Tasks¶

Tasks store dictionaries and provide helpers for loading/iterating over Datasets, initializing the Model/Criterion and calculating the loss.

Tasks can be selected via the --task command-line argument. Once selected, a task may expose additional command-line arguments for further configuration.

Example usage:

# setup the task (e.g., load dictionaries)
task = fairseq.tasks.setup_task(args)

# build model and criterion
model = task.build_model(args)
criterion = task.build_criterion(args)

# load datasets
task.load_dataset('train')
task.load_dataset('valid')

# iterate over mini-batches of data
batch_itr = task.get_batch_iterator(
    task.dataset('train'), max_tokens=4096,
)
for batch in batch_itr:
    # compute the loss
    loss, sample_size, logging_output = task.get_loss(
        model, criterion, batch,
    )
    loss.backward()

Translation¶

class fairseq.tasks.translation.TranslationTask(cfg: fairseq.tasks.translation.TranslationConfig, src_dict, tgt_dict)[source]¶

Translate from one (source) language to another (target) language.
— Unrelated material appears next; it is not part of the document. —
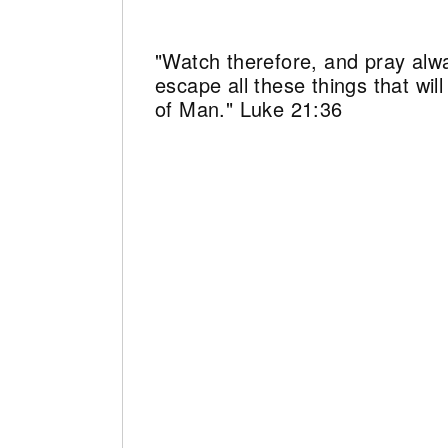
"Watch therefore, and pray alw
escape all these things that wi
of Man." Luke 21:36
Parameters:	src_dict (Dictionary) – dictionary for the source language tgt_dict (Dictionary) – dictionary for the target language

Note

The translation task is compatible with fairseq-train, fairseq-generate and fairseq-interactive.

Language Modeling¶

class fairseq.tasks.language_modeling.LanguageModelingTask(args, dictionary, output_dictionary=None, targets=None)[source]¶

Train a language model.

Parameters:

dictionary (Dictionary) – the dictionary for the input of the language model
output_dictionary (Dictionary) – the dictionary for the output of the language model. In most cases it will be the same as dictionary, but could possibly be a more limited version of the dictionary (if --output-dictionary-size is used).
targets (List[str]) – list of the target types that the language model should predict. Can be one of “self”, “future”, and “past”. Defaults to “future”.

Note

The language modeling task is compatible with fairseq-train, fairseq-generate, fairseq-interactive and fairseq-eval-lm.
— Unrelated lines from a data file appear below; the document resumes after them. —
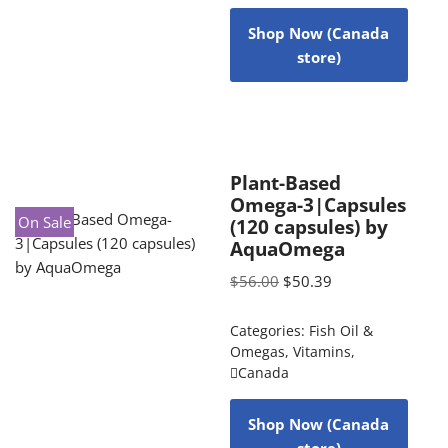
Shop Now (Canada
store)
Plant-Based
Omega-3|Capsules
On Sale
(120 capsules) by
AquaOmega
$
56.00
$
50.39
Categories:
Fish Oil &
Omegas
,
Vitamins
,
Canada
Shop Now (Canada
store)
The language modeling task provides the following additional command-line arguments:

usage:  [--task language_modeling]
        [--sample-break-mode {none,complete,complete_doc,eos}]
        [--tokens-per-sample TOKENS_PER_SAMPLE]
        [--output-dictionary-size OUTPUT_DICTIONARY_SIZE] [--self-target]
        [--future-target] [--past-target] [--add-bos-token]
        [--max-target-positions MAX_TARGET_POSITIONS]
        [--shorten-method {none,truncate,random_crop}]
        [--shorten-data-split-list SHORTEN_DATA_SPLIT_LIST]
        [--pad-to-fixed-length] [--pad-to-fixed-bsz]
        data

Task name¶

--task Enable this task with: --task=language_modeling

Additional command-line arguments¶

`data`	path to data directory
`--sample-break-mode`	Possible choices: none, complete, complete_doc, eos If omitted or “none”, fills each sample with tokens-per-sample tokens. If set to “complete”, splits samples only at the end of sentence, but may include multiple sentences per sample. “complete_doc” is similar but respects doc boundaries. If set to “eos”, includes only one sentence per sample. Default: “none”
`--tokens-per-sample`	max number of tokens per sample for LM dataset Default: 1024
`--output-dictionary-size`	limit the size of output dictionary Default: -1
`--self-target`	include self target Default: False
`--future-target`	include future target Default: False
`--past-target`	include past target Default: False
`--add-bos-token`	prepend beginning of sentence token (<s>) Default: False
`--max-target-positions`	max number of tokens in the target sequence
`--shorten-method`	Possible choices: none, truncate, random_crop if not none, shorten sequences that exceed –tokens-per-sample Default: “none”
`--shorten-data-split-list`	comma-separated list of dataset splits to apply shortening to, e.g., “train,valid” (default: all dataset splits) Default: “”
`--pad-to-fixed-length`	pad to fixed length Default: False
`--pad-to-fixed-bsz`	boolean to pad to fixed batch size Default: False

Adding new tasks¶

fairseq.tasks.register_task(name, dataclass=None)[source]¶

New tasks can be added to fairseq with the register_task() function decorator.

For example:

@register_task('classification')
class ClassificationTask(FairseqTask):
    (...)

Note

All Tasks must implement the FairseqTask interface.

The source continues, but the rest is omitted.